TASK DIRECTIONS.
Give back exactly the lines from the one holding "Sporazum o uporabniku" to the last line of the entries, both included, and nothing more.

DATA SHOWN.
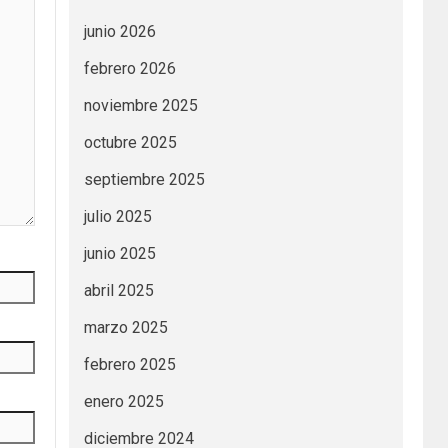
junio 2026
febrero 2026
noviembre 2025
octubre 2025
septiembre 2025
julio 2025
junio 2025
abril 2025
marzo 2025
febrero 2025
enero 2025
diciembre 2024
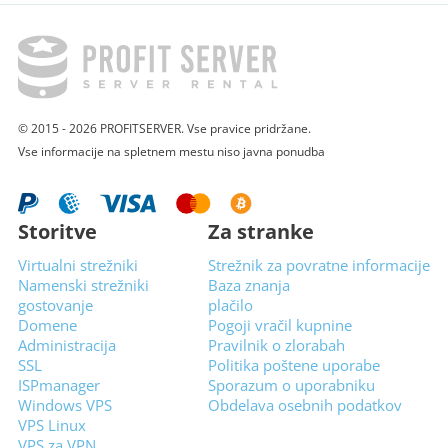
© 2015 - 2026 PROFITSERVER. Vse pravice pridržane.
Vse informacije na spletnem mestu niso javna ponudba
Storitve
Za stranke
Virtualni strežniki
Strežnik za povratne informacije
Namenski strežniki
Baza znanja
gostovanje
plačilo
Domene
Pogoji vračil kupnine
Administracija
Pravilnik o zlorabah
SSL
Politika poštene uporabe
ISPmanager
Sporazum o uporabniku
Windows VPS
Obdelava osebnih podatkov
VPS Linux
VPS za VPN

WRITTEN RESPONSE.
Sporazum o uporabniku
Windows VPS
Obdelava osebnih podatkov
VPS Linux
VPS za VPN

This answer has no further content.